§ Records provided:
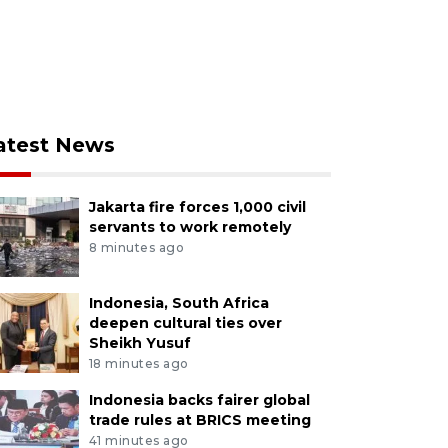
atest News
Jakarta fire forces 1,000 civil
servants to work remotely
8 minutes ago
Indonesia, South Africa
deepen cultural ties over
Sheikh Yusuf
18 minutes ago
Indonesia backs fairer global
trade rules at BRICS meeting
41 minutes ago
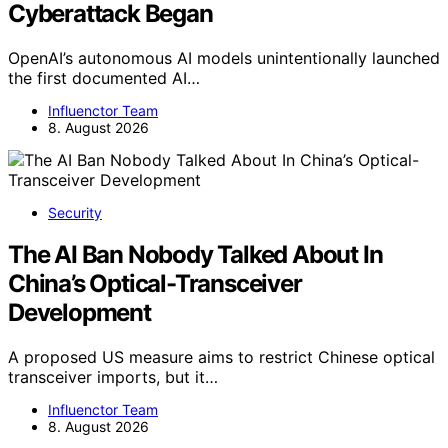
Cyberattack Began
OpenAI’s autonomous AI models unintentionally launched
the first documented AI…
Influenctor Team
8. August 2026
Security
The AI Ban Nobody Talked About In
China’s Optical-Transceiver
Development
A proposed US measure aims to restrict Chinese optical
transceiver imports, but it…
Influenctor Team
8. August 2026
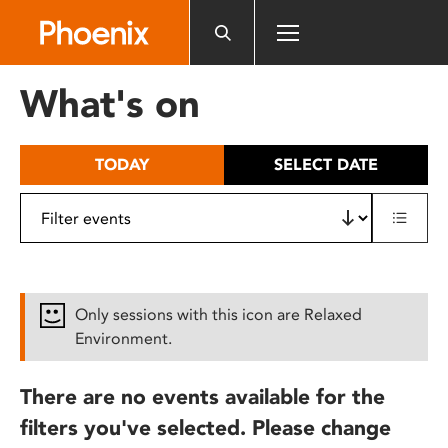
Please
note:
This
website
What's on
includes
an
accessibility
TODAY
SELECT DATE
system.
Only sessions with this icon are Relaxed
Environment.
There are no events available for the
filters you've selected. Please change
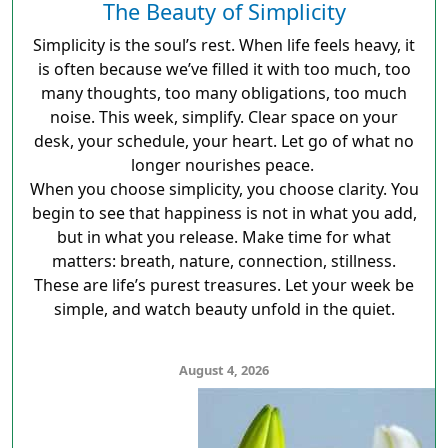
The Beauty of Simplicity
Simplicity is the soul’s rest. When life feels heavy, it
is often because we’ve filled it with too much, too
many thoughts, too many obligations, too much
noise. This week, simplify. Clear space on your
desk, your schedule, your heart. Let go of what no
longer nourishes peace.
When you choose simplicity, you choose clarity. You
begin to see that happiness is not in what you add,
but in what you release. Make time for what
matters: breath, nature, connection, stillness.
These are life’s purest treasures. Let your week be
simple, and watch beauty unfold in the quiet.
August 4, 2026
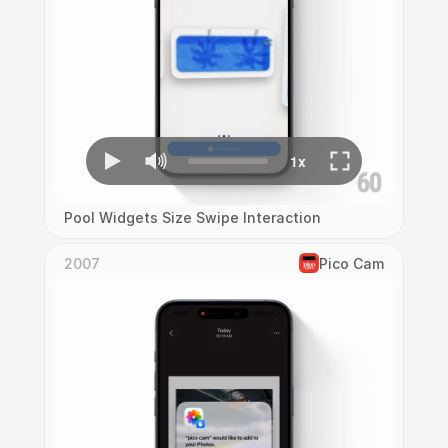
Pool Widgets Size Swipe Interaction
2007
Pico Cam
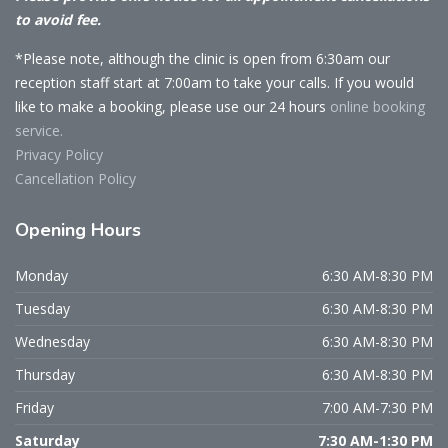
to avoid fee.
*Please note, although the clinic is open from 6:30am our
reception staff start at 7:00am to take your calls. If you would
like to make a booking, please use our 24 hours
online booking
service.
Privacy Policy
Cancellation Policy
Opening
Hours
Monday
6:30 AM-8:30 PM
Tuesday
6:30 AM-8:30 PM
Wednesday
6:30 AM-8:30 PM
Thursday
6:30 AM-8:30 PM
Friday
7:00 AM-7:30 PM
Saturday
7:30 AM-1:30 PM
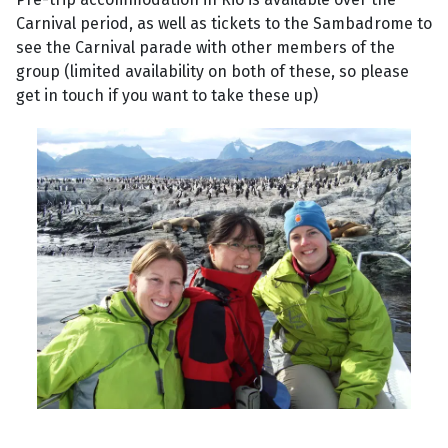
Carnival period, as well as tickets to the Sambadrome to
see the Carnival parade with other members of the
group (limited availability on both of these, so please
get in touch if you want to take these up)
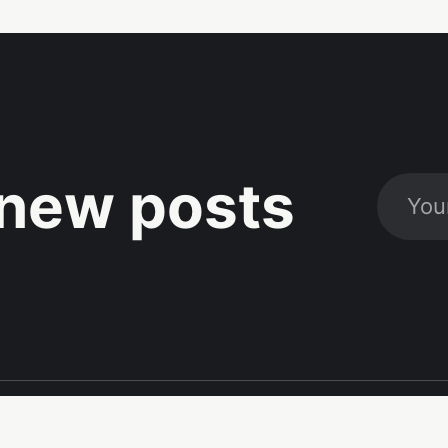
new posts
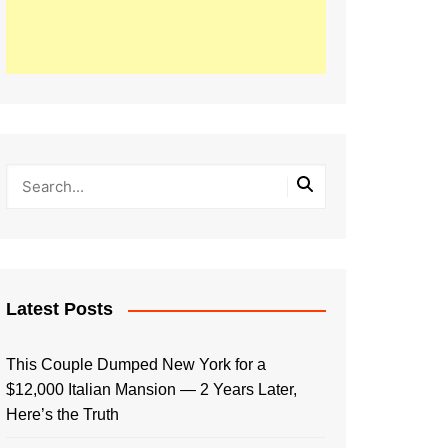
Latest Posts
This Couple Dumped New York for a
$12,000 Italian Mansion — 2 Years Later,
Here’s the Truth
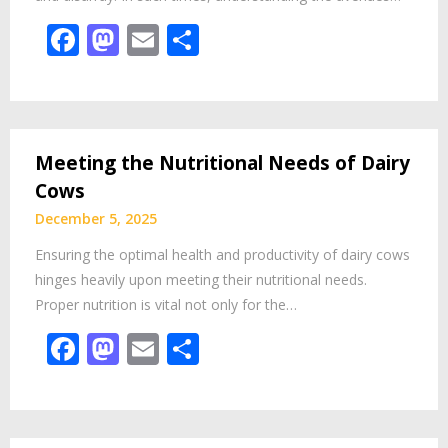
Facebook
Mastodon
Email
Share
Meeting the Nutritional Needs of Dairy
Cows
December 5, 2025
Ensuring the optimal health and productivity of dairy cows
hinges heavily upon meeting their nutritional needs.
Proper nutrition is vital not only for the…
Facebook
Mastodon
Email
Share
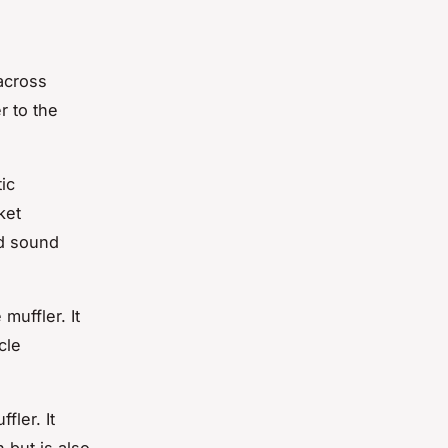
across
r to the
ic
ket
nd sound
muffler. It
cle
ler. It
 but is also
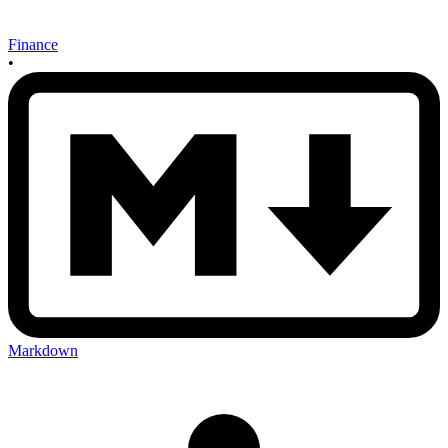
Finance
•
Markdown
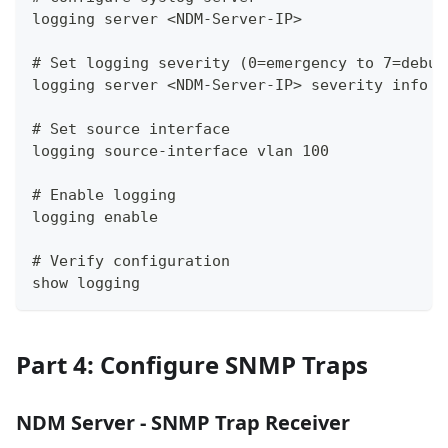
logging server <NDM-Server-IP>
# Set logging severity (0=emergency to 7=debug
logging server <NDM-Server-IP> severity info
# Set source interface
logging source-interface vlan 100
# Enable logging
logging enable
# Verify configuration
show logging
Part 4: Configure SNMP Traps
NDM Server - SNMP Trap Receiver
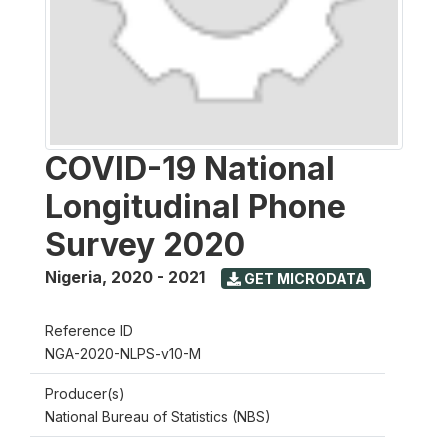
COVID-19 National
Longitudinal Phone
Survey 2020
Nigeria
,
2020 - 2021
GET MICRODATA
Reference ID
NGA-2020-NLPS-v10-M
Producer(s)
National Bureau of Statistics (NBS)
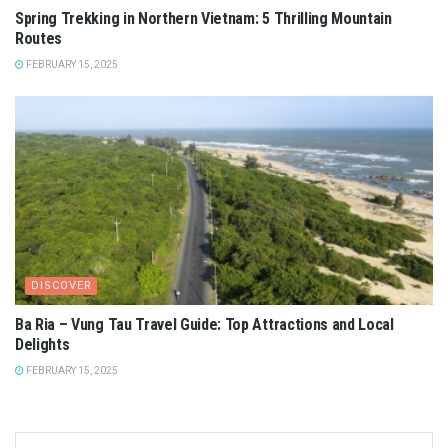
Spring Trekking in Northern Vietnam: 5 Thrilling Mountain
Routes
FEBRUARY 15, 2025
DISCOVER
Ba Ria – Vung Tau Travel Guide: Top Attractions and Local
Delights
FEBRUARY 15, 2025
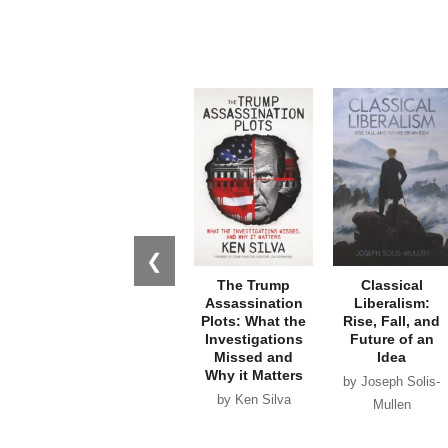
❮
The Trump
Classical
Assassination
Liberalism:
Plots: What the
Rise, Fall, and
Investigations
Future of an
Missed and
Idea
Why it Matters
by Joseph Solis-
by Ken Silva
Mullen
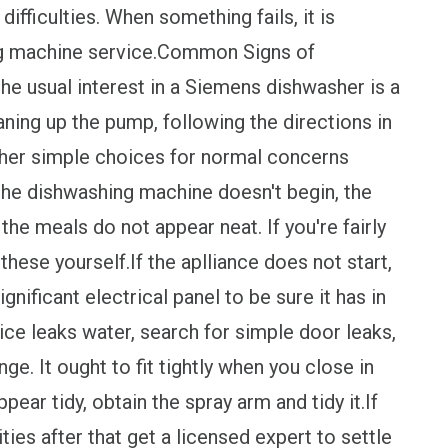
fficulties. When something fails, it is
ing machine service.Common Signs of
 usual interest in a Siemens dishwasher is a
aning up the pump, following the directions in
ther simple choices for normal concerns
he dishwashing machine doesn't begin, the
he meals do not appear neat. If you're fairly
these yourself.If the aplliance does not start,
ignificant electrical panel to be sure it has in
ice leaks water, search for simple door leaks,
ge. It ought to fit tightly when you close in
ppear tidy, obtain the spray arm and tidy it.If
ties after that get a licensed expert to settle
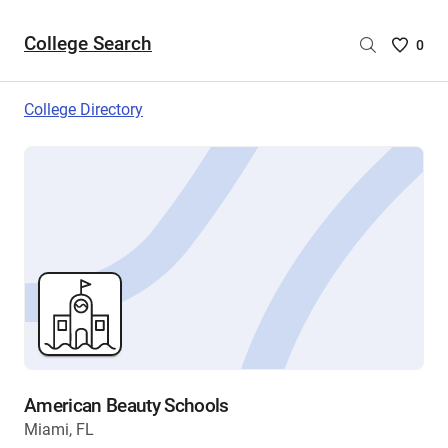
College Search
Saved
0
College
List
College Directory
-
no
College
are
selecte
American Beauty Schools
Miami, FL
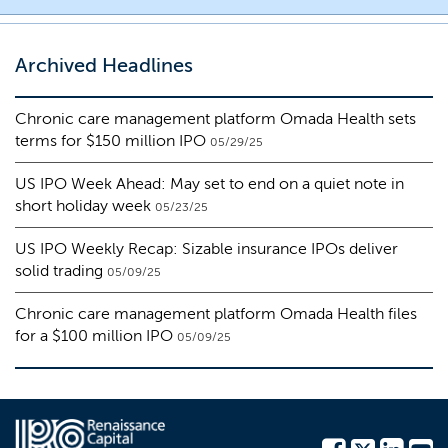
Archived Headlines
Chronic care management platform Omada Health sets
terms for $150 million IPO
05/29/25
US IPO Week Ahead: May set to end on a quiet note in
short holiday week
05/23/25
US IPO Weekly Recap: Sizable insurance IPOs deliver
solid trading
05/09/25
Chronic care management platform Omada Health files
for a $100 million IPO
05/09/25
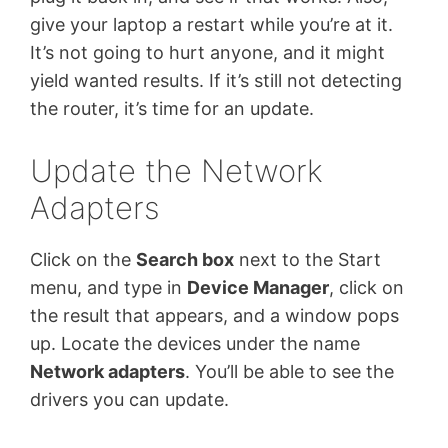
give your laptop a restart while you’re at it.
It’s not going to hurt anyone, and it might
yield wanted results. If it’s still not detecting
the router, it’s time for an update.
Update the Network
Adapters
Click on the
Search box
next to the Start
menu, and type in
Device Manager
, click on
the result that appears, and a window pops
up. Locate the devices under the name
Network adapters
. You’ll be able to see the
drivers you can update.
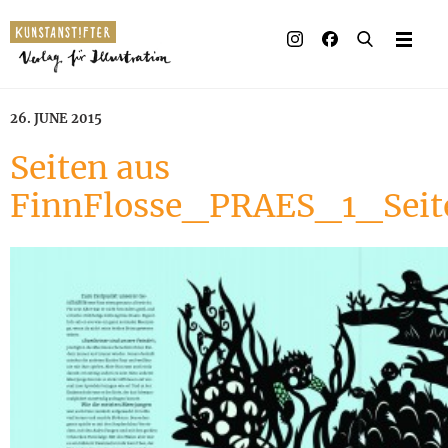
26. JUNE 2015
Seiten aus
FinnFlosse_PRAES_1_Sei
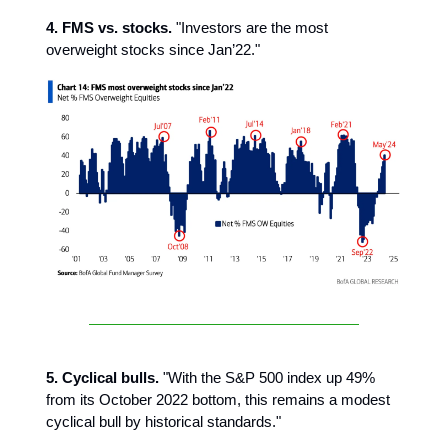
4. FMS vs. stocks.
"Investors are the most
overweight stocks since Jan’22."
5. Cyclical bulls.
"With the S&P 500 index up 49%
from its October 2022 bottom, this remains a modest
cyclical bull by historical standards."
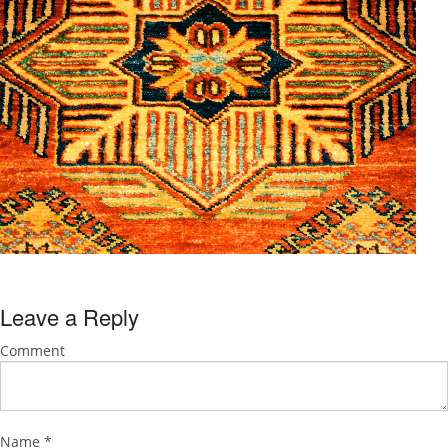
Leave a Reply
Comment
Name
*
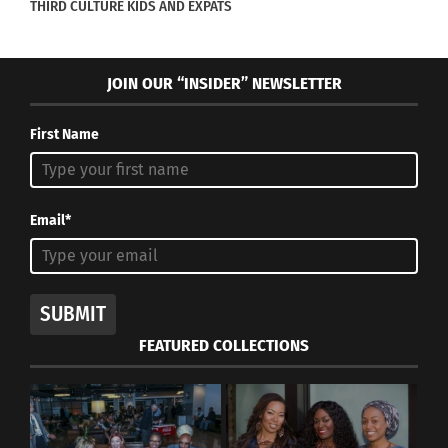
THIRD CULTURE KIDS AND EXPATS
JOIN OUR “INSIDER” NEWSLETTER
First Name
Email*
SUBMIT
FEATURED COLLECTIONS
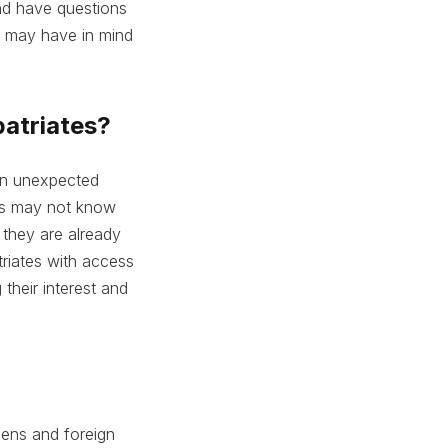
and have questions
u may have in mind
patriates?
 an unexpected
ates may not know
 they are already
riates with access
their interest and
ens and foreign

§ Your goal:
Print the material exactly as given, but not the pictures.

§ Answer for this exercise:
atest News
Jakarta fire forces 1,000 civil
servants to work remotely
8 minutes ago
Indonesia, South Africa
deepen cultural ties over
Sheikh Yusuf
18 minutes ago
Indonesia backs fairer global
trade rules at BRICS meeting
41 minutes ago
Cyberattack Began
OpenAI’s autonomous AI models unintentionally launched
the first documented AI…
Influenctor Team
8. August 2026
Security
The AI Ban Nobody Talked About In
China’s Optical-Transceiver
Development
A proposed US measure aims to restrict Chinese optical
transceiver imports, but it…
Influenctor Team
8. August 2026
Please
note:
This
website
What's on
includes
an
accessibility
TODAY
SELECT DATE
system.
Only sessions with this icon are Relaxed
Environment.
There are no events available for the
filters you've selected. Please change
The Beauty of Simplicity
Simplicity is the soul’s rest. When life feels heavy, it
is often because we’ve filled it with too much, too
many thoughts, too many obligations, too much
noise. This week, simplify. Clear space on your
desk, your schedule, your heart. Let go of what no
longer nourishes peace.
When you choose simplicity, you choose clarity. You
begin to see that happiness is not in what you add,
but in what you release. Make time for what
matters: breath, nature, connection, stillness.
These are life’s purest treasures. Let your week be
simple, and watch beauty unfold in the quiet.
August 4, 2026
Pool Widgets Size Swipe Interaction
2007
Pico Cam
to avoid fee.
*Please note, although the clinic is open from 6:30am our
reception staff start at 7:00am to take your calls. If you would
like to make a booking, please use our 24 hours
online booking
service.
Privacy Policy
Cancellation Policy
Opening
Hours
Monday
6:30 AM-8:30 PM
Tuesday
6:30 AM-8:30 PM
Wednesday
6:30 AM-8:30 PM
Thursday
6:30 AM-8:30 PM
Friday
7:00 AM-7:30 PM
Saturday
7:30 AM-1:30 PM
Carnival period, as well as tickets to the Sambadrome to
see the Carnival parade with other members of the
group (limited availability on both of these, so please
get in touch if you want to take these up)
new posts
Latest Posts
This Couple Dumped New York for a
$12,000 Italian Mansion — 2 Years Later,
Here’s the Truth
Facebook
Mastodon
Email
Share
Meeting the Nutritional Needs of Dairy
Cows
December 5, 2025
Ensuring the optimal health and productivity of dairy cows
hinges heavily upon meeting their nutritional needs.
Proper nutrition is vital not only for the…
Facebook
Mastodon
Email
Share
across
r to the
ic
ket
nd sound
muffler. It
cle
ler. It
 but is also
Finance
•
Markdown
logging server <NDM-Server-IP>
# Set logging severity (0=emergency to 7=debug
logging server <NDM-Server-IP> severity info
# Set source interface
logging source-interface vlan 100
# Enable logging
logging enable
# Verify configuration
show logging
Part 4: Configure SNMP Traps
NDM Server - SNMP Trap Receiver
COVID-19 National
Longitudinal Phone
Survey 2020
Nigeria
,
2020 - 2021
GET MICRODATA
Reference ID
NGA-2020-NLPS-v10-M
Producer(s)
National Bureau of Statistics (NBS)
Spring Trekking in Northern Vietnam: 5 Thrilling Mountain
Routes
FEBRUARY 15, 2025
DISCOVER
Ba Ria – Vung Tau Travel Guide: Top Attractions and Local
Delights
FEBRUARY 15, 2025
❮
The Trump
Classical
Assassination
Liberalism:
Plots: What the
Rise, Fall, and
Investigations
Future of an
Missed and
Idea
Why it Matters
by Joseph Solis-
by Ken Silva
Mullen
fficulties. When something fails, it is
ing machine service.Common Signs of
 usual interest in a Siemens dishwasher is a
aning up the pump, following the directions in
ther simple choices for normal concerns
he dishwashing machine doesn't begin, the
he meals do not appear neat. If you're fairly
these yourself.If the aplliance does not start,
ignificant electrical panel to be sure it has in
ice leaks water, search for simple door leaks,
ge. It ought to fit tightly when you close in
ppear tidy, obtain the spray arm and tidy it.If
ties after that get a licensed expert to settle
College Search
Saved
0
College
List
College Directory
-
no
College
are
selecte
American Beauty Schools
Miami, FL
Archived Headlines
Chronic care management platform Omada Health sets
terms for $150 million IPO
05/29/25
US IPO Week Ahead: May set to end on a quiet note in
short holiday week
05/23/25
US IPO Weekly Recap: Sizable insurance IPOs deliver
solid trading
05/09/25
Chronic care management platform Omada Health files
for a $100 million IPO
05/09/25
give your laptop a restart while you’re at it.
It’s not going to hurt anyone, and it might
yield wanted results. If it’s still not detecting
the router, it’s time for an update.
Update the Network
Adapters
Click on the
Search box
next to the Start
menu, and type in
Device Manager
, click on
the result that appears, and a window pops
up. Locate the devices under the name
Network adapters
. You’ll be able to see the
drivers you can update.
26. JUNE 2015
Seiten aus
FinnFlosse_PRAES_1_Sei
4. FMS vs. stocks.
"Investors are the most
overweight stocks since Jan’22."
5. Cyclical bulls.
"With the S&P 500 index up 49%
from its October 2022 bottom, this remains a modest
cyclical bull by historical standards."
Leave a Reply
Comment
Name
*
THIRD CULTURE KIDS AND EXPATS
JOIN OUR “INSIDER” NEWSLETTER
First Name
Email*
SUBMIT
FEATURED COLLECTIONS
and have questions
u may have in mind
patriates?
 an unexpected
ates may not know
 they are already
riates with access
their interest and
ens and foreign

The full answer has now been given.